To find the partial derivative of \(h(u, v)\) with respect to \(u\), we will consider \(v\) as a constant and apply the chain rule. $$\frac{\partial h}{\partial u}=\frac{\partial}{\partial u} \sqrt{\frac{u v}{u-v}}$$ Let $$f(u, v) = \frac{u v}{u - v}.$$ Then, \(h(u, v) = \sqrt{f(u, v)}\).
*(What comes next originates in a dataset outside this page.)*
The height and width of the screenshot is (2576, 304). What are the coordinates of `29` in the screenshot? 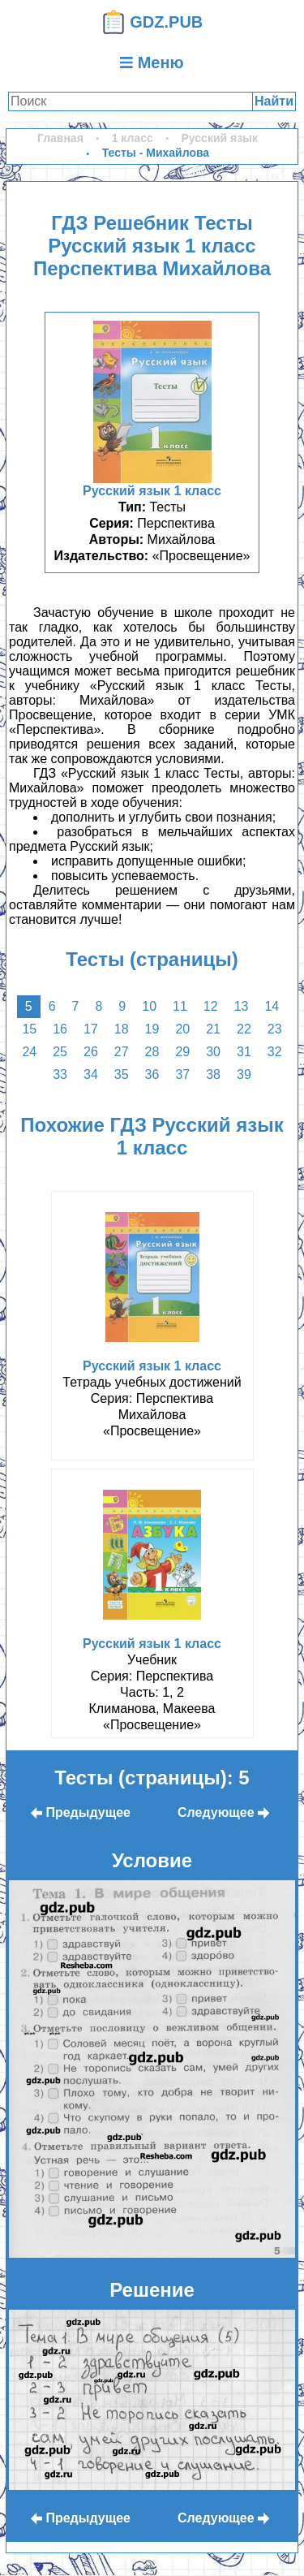 It's located at (182, 1052).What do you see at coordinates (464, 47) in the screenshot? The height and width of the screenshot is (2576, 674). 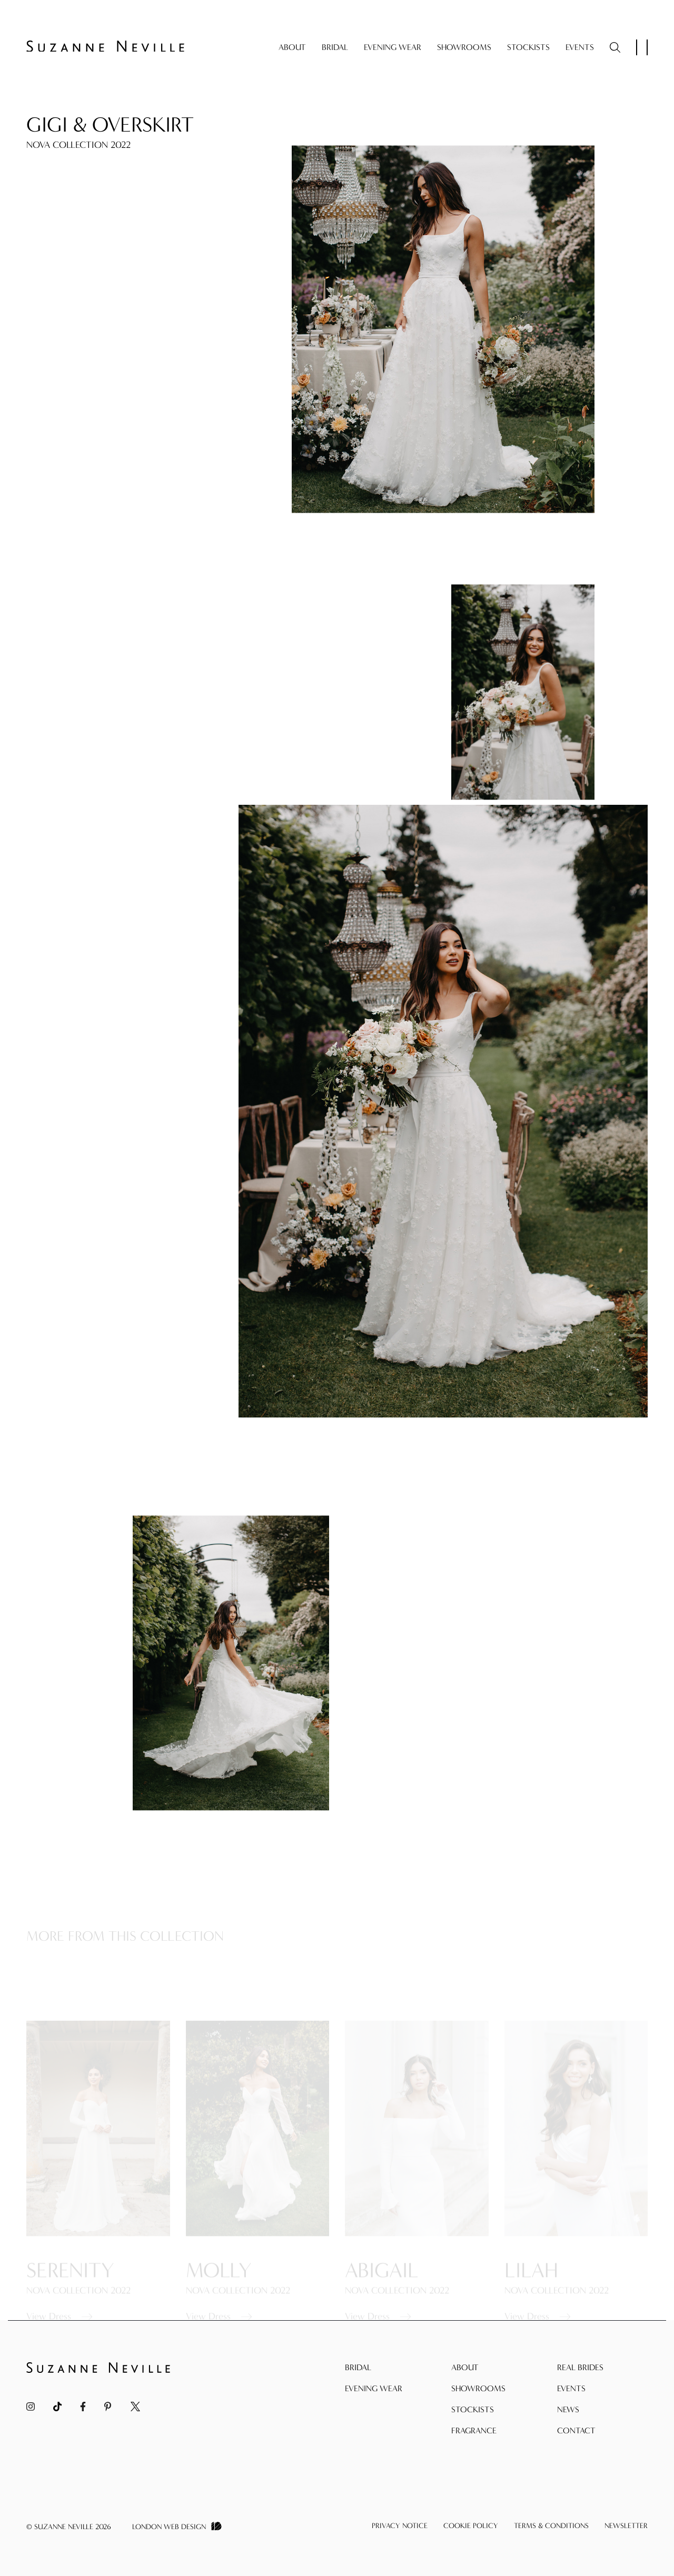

Using chain rule, we can write, $$\frac{\partial h}{\partial u} = \frac{\mathrm{d}\sqrt{f(u, v)}}{\mathrm{d}f(u, v)}\frac{\partial f(u,v)}{\partial u}$$ Now, we first find the derivative of \(h(u, v)\) with respect to \(f(u, v)\): $$\frac{\mathrm{d}\sqrt{f(u, v)}}{\mathrm{d}f(u, v)} = \frac{1}{2\sqrt{f(u, v)}}$$ Next, we find the partial derivative of \(f(u, v)\) with respect to \(u\): $$\frac{\partial f(u,v)}{\partial u} = \frac{\partial}{\partial u}\left(\frac{u v}{u-v}\right)$$ Using quotient rule, $$\frac{\partial f(u,v)}{\partial u} = \frac{v(u-v) - u v}{(u-v)^2} = \frac{-v^2}{(u-v)^2}$$ Now, substituting the derived expressions, we have: $$\frac{\partial h}{\partial u} = \frac{1}{2\sqrt{f(u, v)}}\times\frac{-v^2}{(u-v)^2} = \frac{-v^2}{2(u-v)^2\sqrt{\frac{u v}{u-v}}}$$

To find the partial derivative of \(h(u,v)\) with respect to \(v\), we will consider \(u\) as a constant and again apply the chain rule. $$\frac{\partial h}{\partial v}=\frac{\partial}{\partial v} \sqrt{\frac{u v}{u-v}}$$ Using chain rule, we can write, $$\frac{\partial h}{\partial v} = \frac{\mathrm{d}\sqrt{f(u, v)}}{\mathrm{d}f(u, v)}\frac{\partial f(u,v)}{\partial v}$$ We've already found the derivative of \(h(u, v)\) with respect to \(f(u, v)\) in Step 1: $$\frac{\mathrm{d}\sqrt{f(u, v)}}{\mathrm{d}f(u, v)} = \frac{1}{2\sqrt{f(u, v)}}$$ Now, we find the partial derivative of \(f(u, v)\) with respect to \(v\): $$\frac{\partial f(u,v)}{\partial v} = \frac{\partial}{\partial v}\left(\frac{u v}{u-v}\right)$$ Using quotient rule, $$\frac{\partial f(u,v)}{\partial v} = \frac{u^2 - u(u - v)}{(u-v)^2} = \frac{u^2}{(u-v)^2}$$ Now, substituting the derived expressions, we have: $$\frac{\partial h}{\partial v} = \frac{1}{2\sqrt{f(u, v)}}\times\frac{u^2}{(u-v)^2} = \frac{u^2}{2(u-v)^2\sqrt{\frac{u v}{u-v}}}$$ In conclusion, the first partial derivatives of the function \(h(u, v)\) with respect to \(u\) and \(v\) are: $$\frac{\partial h}{\partial u} = \frac{-v^2}{2(u-v)^2\sqrt{\frac{u v}{u-v}}}$$ $$\frac{\partial h}{\partial v} = \frac{u^2}{2(u-v)^2\sqrt{\frac{u v}{u-v}}}$$